See Michel de Montaigne:
Montaigne rejects the theoretical or speculative way of philosophizing that prevailed under the Scholastics ever since the Middle Ages.
He moved from a conception of philosophy conceived of as theoretical science, to a philosophy conceived of as the practice of free judgment.
The Essays remain an exceptional historical testimony of the progress of privacy and individualism, a blossoming of subjectivity, an attainment of personal maturity that will be copied, but maybe never matched since. It seems that Montaigne, who dedicated himself to freedom of the mind and peacefulness of the soul, did not have any other aim through writing than cultivating and educating himself. Since philosophy had failed to determine a secure path towards happiness, he committed each individual to do so in his own way.

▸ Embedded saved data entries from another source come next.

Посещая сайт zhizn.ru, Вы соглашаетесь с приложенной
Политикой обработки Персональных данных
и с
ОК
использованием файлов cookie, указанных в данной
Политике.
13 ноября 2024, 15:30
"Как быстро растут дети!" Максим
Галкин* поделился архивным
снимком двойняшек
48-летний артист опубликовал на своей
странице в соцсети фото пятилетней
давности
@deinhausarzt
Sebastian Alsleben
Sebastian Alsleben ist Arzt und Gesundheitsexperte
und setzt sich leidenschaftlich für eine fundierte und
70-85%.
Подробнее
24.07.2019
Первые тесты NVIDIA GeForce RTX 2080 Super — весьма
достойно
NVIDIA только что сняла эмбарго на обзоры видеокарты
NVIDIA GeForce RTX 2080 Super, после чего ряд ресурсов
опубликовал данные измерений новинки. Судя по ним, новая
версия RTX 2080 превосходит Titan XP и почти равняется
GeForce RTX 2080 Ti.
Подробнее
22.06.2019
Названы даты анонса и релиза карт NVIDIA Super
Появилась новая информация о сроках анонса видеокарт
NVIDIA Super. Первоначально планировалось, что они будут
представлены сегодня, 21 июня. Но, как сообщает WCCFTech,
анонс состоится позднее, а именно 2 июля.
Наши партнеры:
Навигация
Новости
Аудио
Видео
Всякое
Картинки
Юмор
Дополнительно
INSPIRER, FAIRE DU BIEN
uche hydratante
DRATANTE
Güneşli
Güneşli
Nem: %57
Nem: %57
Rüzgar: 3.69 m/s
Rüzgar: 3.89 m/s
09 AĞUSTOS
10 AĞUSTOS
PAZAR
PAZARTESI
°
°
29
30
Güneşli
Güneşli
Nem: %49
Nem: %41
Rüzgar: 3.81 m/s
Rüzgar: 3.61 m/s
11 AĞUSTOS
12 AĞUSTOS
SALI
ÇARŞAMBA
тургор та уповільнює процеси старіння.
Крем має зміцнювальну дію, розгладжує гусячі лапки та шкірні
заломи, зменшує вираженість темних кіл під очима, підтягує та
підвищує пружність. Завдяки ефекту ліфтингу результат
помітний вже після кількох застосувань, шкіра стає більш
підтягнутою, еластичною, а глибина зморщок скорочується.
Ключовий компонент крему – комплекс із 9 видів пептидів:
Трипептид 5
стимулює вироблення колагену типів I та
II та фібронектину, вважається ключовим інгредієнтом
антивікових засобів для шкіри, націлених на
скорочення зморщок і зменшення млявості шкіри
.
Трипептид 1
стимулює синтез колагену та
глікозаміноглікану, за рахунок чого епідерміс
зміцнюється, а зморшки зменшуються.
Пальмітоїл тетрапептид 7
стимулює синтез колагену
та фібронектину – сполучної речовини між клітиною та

See Essais: Of experience (translated by Charles Cotton):
There is more ado to interpret interpretations than to interpret things,
and more books upon books than upon any other subject; we do nothing but
comment upon one another. Every place swarms with commentaries; of
authors there is great scarcity. Is it not the principal and most
reputed knowledge of our later ages to understand the learned? Is it not
the common and final end of all studies? Our opinions are grafted upon
one another; the first serves as a stock to the second, the second to the
third, and so forth; thus step by step we climb the ladder; whence it
comes to pass that he who is mounted highest has often more honour than
merit, for he is got up but an inch upon the shoulders of the last, but
one.
[...]
philosophical inquisitions and contemplations serve for no other use but to increase our curiosity. The philosophers; with great reason, send us back to the rules of nature; but they have nothing to do with so sublime a knowledge; they falsify them, and present us her face painted with too high and too adulterate a
complexion, whence spring so many different pictures of so uniform a subject. As she [nature] has given us feet to walk with, so has she given us
prudence to guide us in life: not so ingenious, robust, and pompous a
prudence as that of their [the philosophers] invention; but yet one that is easy, quiet, and salutary, and that very well performs what the other promises, in him who has the good luck to know how to employ it sincerely and regularly, that is to say, according to nature. The most simply to commit one's self to
nature is to do it most wisely.
[...]
I had rather understand myself well in myself, than in Cicero. Of the
experience I have of myself, I find enough to make me wise, if I were but
a good scholar: whoever will call to mind the excess of his past anger,
and to what a degree that fever transported him, will see the deformity
of this passion better than in Aristotle, and conceive a more just hatred
against it; whoever will remember the ills he has undergone, those that
have threatened him, and the light occasions that have removed him from
one state to another, will by that prepare himself for future changes,
and the knowledge of his condition. The life of Caesar has no greater
example for us than our own: though popular and of command, 'tis still a
life subject to all human accidents.